Acreage Position Update
In 2020, Centennial increased its acreage
position by approximately 3,500 net acres primarily through
cost-free acreage swaps and trades, further adding high-quality
inventory to its portfolio. As of December 31, 2020, Centennial’s
Delaware Basin position totaled 81,657 net acres, which is
allocated between Texas (71%) and New Mexico (29%). During the
year, the Company increased its New Mexico position by 27% to
approximately 23,900 net acres. Notably, these additions were
comprised almost entirely of state and fee acreage. As a result,
the Company’s net acreage located on Federal lands is now
approximately 4% of its overall Delaware Basin position,
representing a slight reduction from the prior year.
Year-End 2020 Proved
Reserves
Centennial reported year-end 2020 total proved
reserves of 299 MMBoe compared to 301 MMBoe in the prior year. The
modest decrease from the prior year was primarily attributable to
lower SEC pricing, which was largely offset by the Company’s lower
DC&F and operating costs that resulted in significant reserve
additions during the year. At year-end 2020, proved reserves
consisted of 50% oil, 30% natural gas and 20% natural gas liquids.

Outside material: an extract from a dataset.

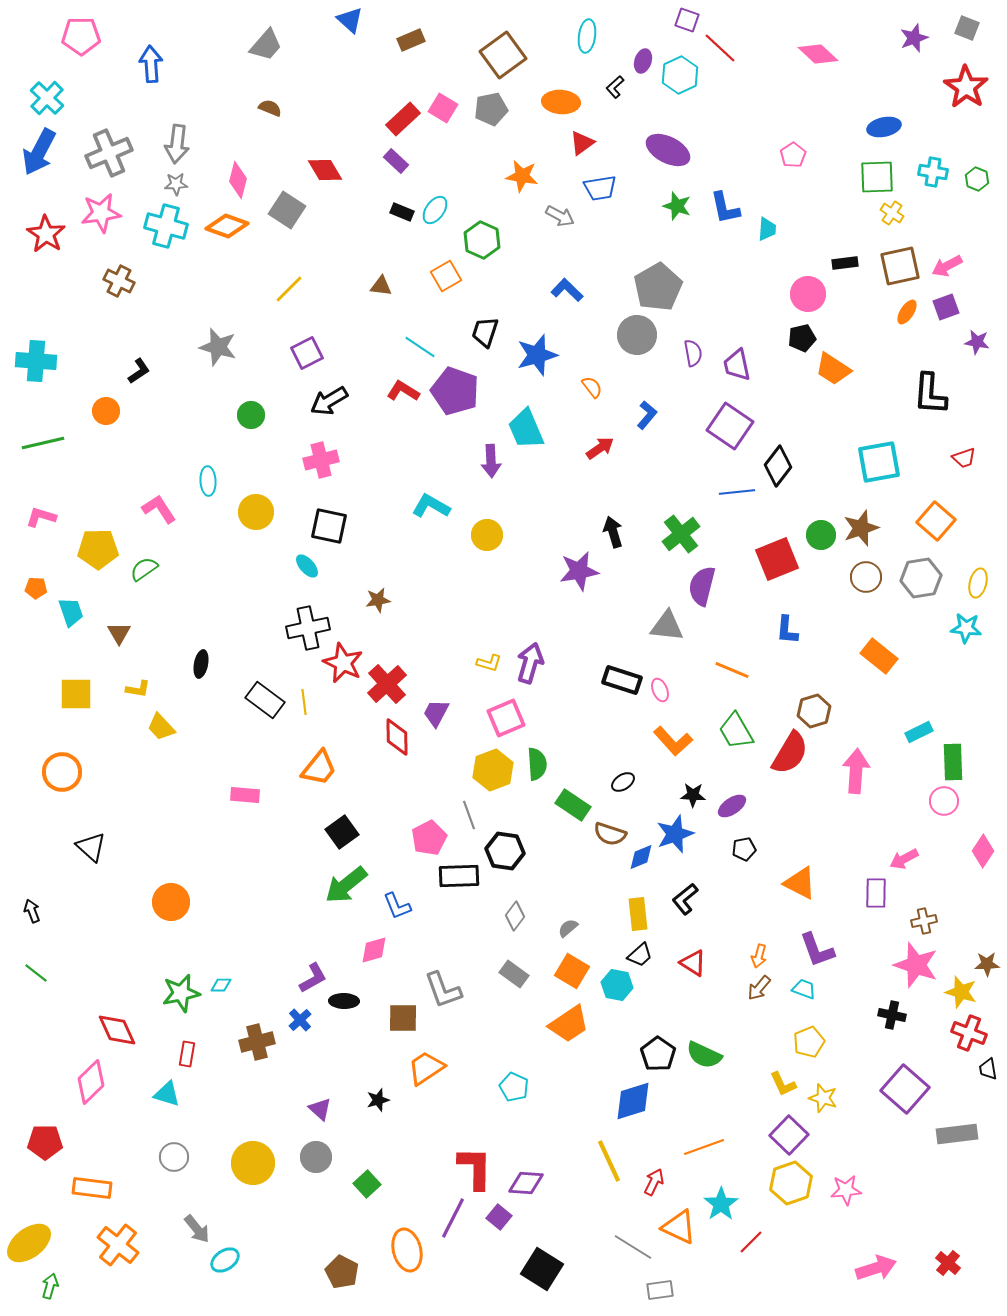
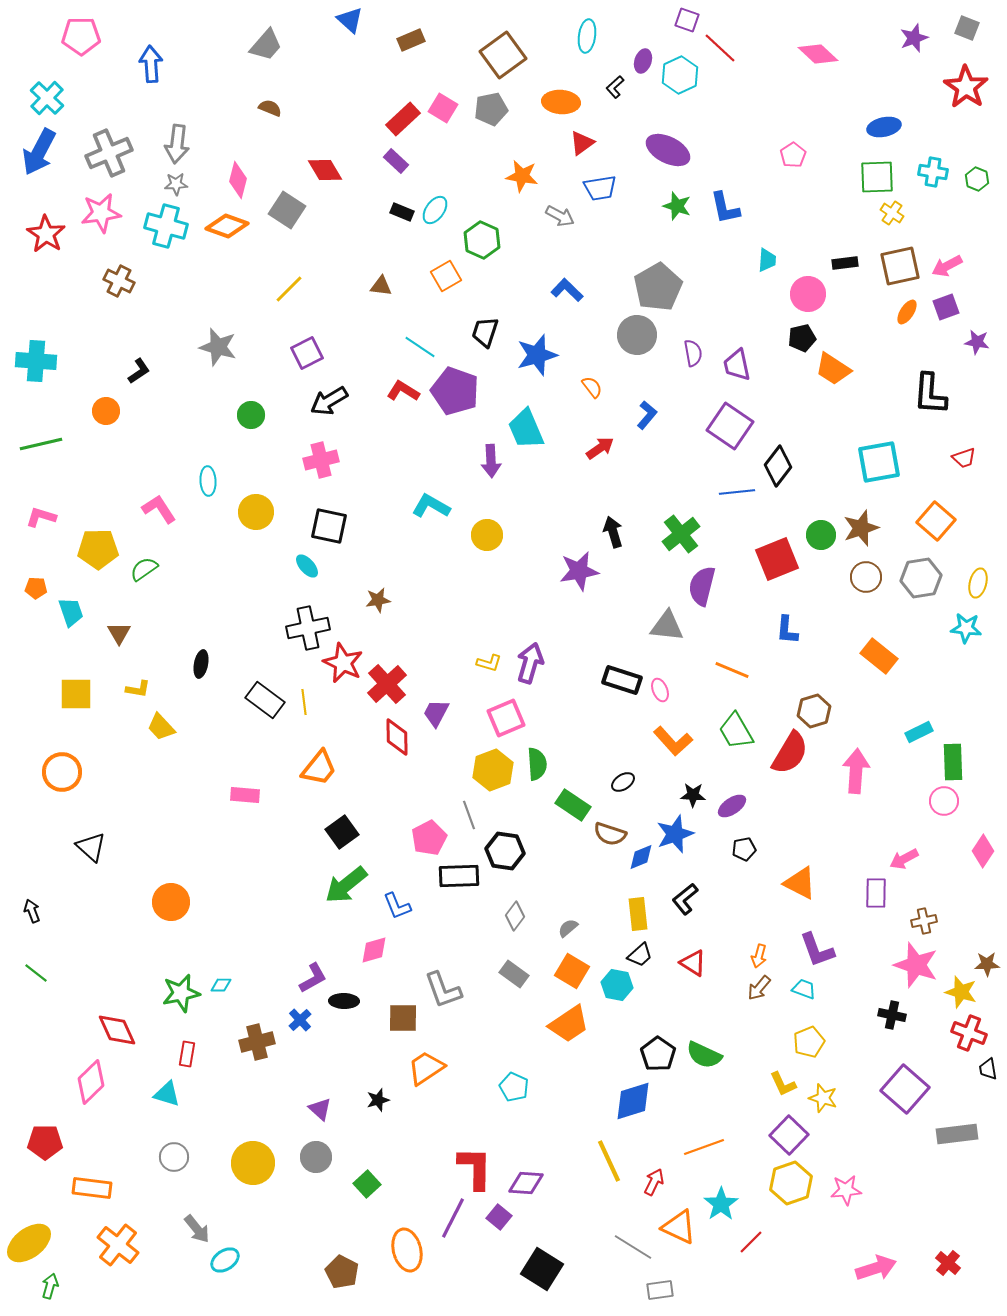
cyan trapezoid at (767, 229): moved 31 px down
green line at (43, 443): moved 2 px left, 1 px down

Proved developed reserves were 149 MMBoe (50% of total proved
reserves) as of December 31, 2020. For 2020, Centennial’s organic
reserve replacement ratio was 91%. The Company’s 2020 proved
developed finding and development cost totaled $11.48 per Boe.
Centennial’s drill-bit finding and development cost was $13.53 per
Boe for 2020. Centennial had a standardized measure of discounted
future net cash flows of $1.2 billion at December 31, 2020.
The present value at 10% (“PV 10%”, a non-GAAP financial measure
reconciled within the Appendix) of Centennial’s total proved
reserves was also $1.2 billion at year-end.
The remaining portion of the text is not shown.